▶ GIVEN INFORMATION
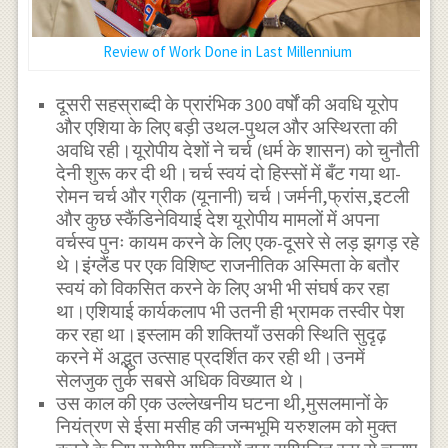
Review of Work Done in Last Millennium
दूसरी सहस्राब्दी के प्रारंभिक 300 वर्षों की अवधि यूरोप
और एशिया के लिए बड़ी उथल-पुथल और अस्थिरता की
अवधि रही।यूरोपीय देशों ने चर्च (धर्म के शासन) को चुनौती
देनी शुरू कर दी थी।चर्च स्वयं दो हिस्सों में बँट गया था-
रोमन चर्च और ग्रीक (यूनानी) चर्च।जर्मनी,फ्रांस,इटली
और कुछ स्कैंडिनेवियाई देश यूरोपीय मामलों में अपना
वर्चस्व पुनः कायम करने के लिए एक-दूसरे से लड़ झगड़ रहे
थे।इंग्लैंड पर एक विशिष्ट राजनीतिक अस्मिता के बतौर
स्वयं को विकसित करने के लिए अभी भी संघर्ष कर रहा
था।एशियाई कार्यकलाप भी उतनी ही भ्रामक तस्वीर पेश
कर रहा था।इस्लाम की शक्तियाँ उसकी स्थिति सुदृढ़
करने में अद्भुत उत्साह प्रदर्शित कर रही थी।उनमें
सेलजुक तुर्क सबसे अधिक विख्यात थे।
उस काल की एक उल्लेखनीय घटना थी,मुसलमानों के
नियंत्रण से ईसा मसीह की जन्मभूमि यरुशलम को मुक्त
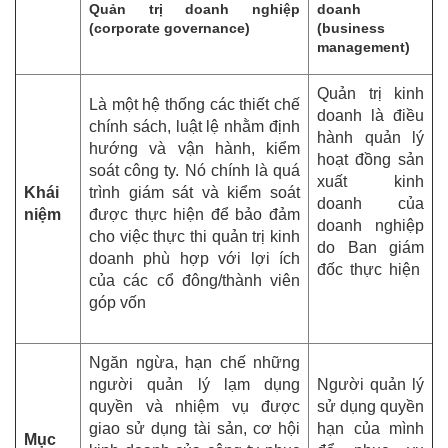
Quản trị doanh nghiệp
doanh
(corporate governance)
(business
management)
Quản trị kinh
Là một hệ thống các thiết chế
doanh là điều
chính sách, luật lệ nhằm định
hành quản lý
hướng và vận hành, kiểm
hoạt đồng sản
soát công ty. Nó chính là quá
xuất kinh
Khái
trình giám sát và kiểm soát
doanh của
niệm
được thực hiện để bảo đảm
doanh nghiệp
cho việc thực thi quản trị kinh
do Ban giám
doanh phù hợp với lợi ích
đốc thực hiện
của các cổ đông/thành viên
góp vốn
Ngăn ngừa, hạn chế những
người quản lý lạm dụng
Người quản lý
quyền và nhiệm vụ được
sử dụng quyền
giao sử dụng tài sản, cơ hội
hạn của mình
Mục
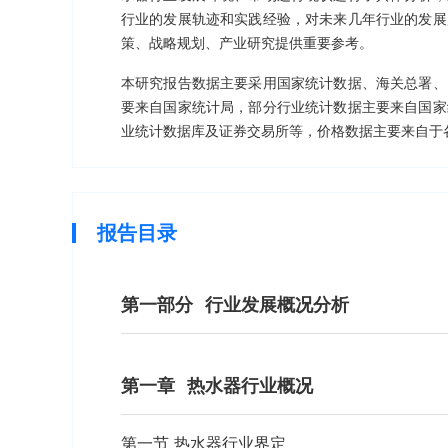
行业的发展轨迹和实践经验，对未来几年行业的发展
策、战略规划、产业研究提供重要参考。
本研究报告数据主要采用国家统计数据、海关总署、
要来自国家统计局，部分行业统计数据主要来自国家
业统计数据库及证券交易所等，价格数据主要来自于
报告目录
第一部分
行业发展概况分析
第一章
热水器行业概况
第一节 热水器行业界定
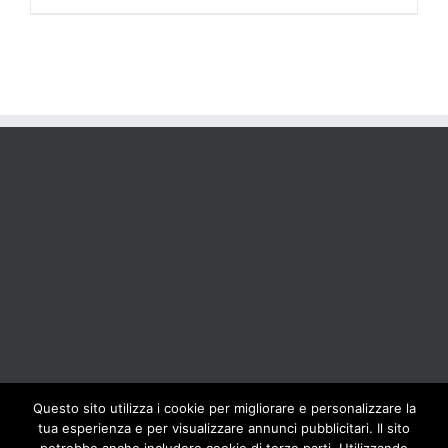
Questo sito utilizza i cookie per migliorare e personalizzare la
tua esperienza e per visualizzare annunci pubblicitari. Il sito
BOLIS ITALIA S.R.L. a socio unico - VIA F.LLI KENNEDY - 23881 AIRUNO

▶ ABOUT THIS EXERCISE
The expected answer is a copy of each line in the listing above that contains "sito".

▶ YOUR SOLUTION
Questo sito utilizza i cookie per migliorare e personalizzare la
tua esperienza e per visualizzare annunci pubblicitari. Il sito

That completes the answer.